Hertfordshire Mercury, 28th August 1915

Transcript

At Berkamsted Petty Sessions Nora Pheasant, of Long Marston, was charged under the Army Act with harbouring Corpl. Mackenzie, of the 12th Batt. Northumberland Fusiliers, knowing him to be a deserter, on August 2.  According to the police evidence, the young woman was keeping house for her mother, Nurse Pheasant, while the latter was away, and Mackenzie had been billeted at the house for a short time prior to going into camp at Halton, and been ‘walking out’ with the defendant.

When P.c. King, of Wilstone, accompanied by a number of military policemen, went to the house on August Bank Holiday and asked if the Corporal was there, the young woman replied that he was not, and that she had not seen him.  After some demur, she consented to a search being made, and Mackenzie was caught by the military police as he was attempting to escape from a bedroom window in a partially clothed condition.  He was arrested and taken to the camp at Halton.

In answer to the Magistrates a Constable stated that the defendant had been warned on July 13 as to the seriousness of the offence if she harboured the Corporal, who, he believed, had been a deserter for three or four months.  The defendant stated that she kept company with the corporal before he was billeted at her mother’s house.  Some time after he had gone to the camp other soldiers told her that he had gone away, and later he wrote to her and said he was not now soldiering.  On the Sunday night before August Bank Holiday he came to the house and asked to stay the night.  She replied that it would get her into trouble, but the defendant assured her that it was all right.  She did not then realise the seriousness of the crime, or she would not have taken the Corporal in.

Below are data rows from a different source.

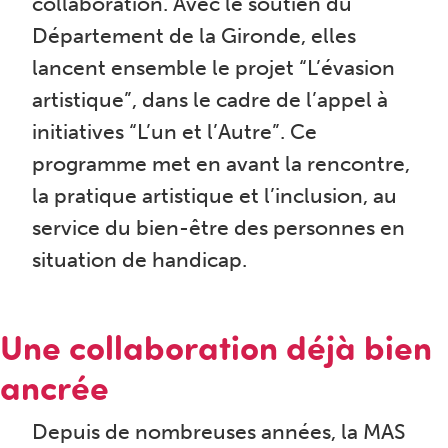
collaboration. Avec le soutien du
Département de la Gironde, elles
lancent ensemble le projet “L’évasion
artistique”, dans le cadre de l’appel à
initiatives “L’un et l’Autre”. Ce
programme met en avant la rencontre,
la pratique artistique et l’inclusion, au
service du bien-être des personnes en
situation de handicap.
Une collaboration déjà bien
ancrée
Depuis de nombreuses années, la MAS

The Chairman said that she had knowingly screened the soldier after being warned, did her best to hide him, and told the police a lie.  It was a most serious offence, without any mitigating circumstances, and if the defendant had been a man she would have most certainly have been sent to prison.  Taking into consideration her youth and her circumstances, the Bench had decided to deal leniently with her and fine her £5, or in default of payment one month’s imprisonment.  The defendant asked for time to pay, and for the sake of her mother, who is the parish nurse, the bench allowed a fortnight.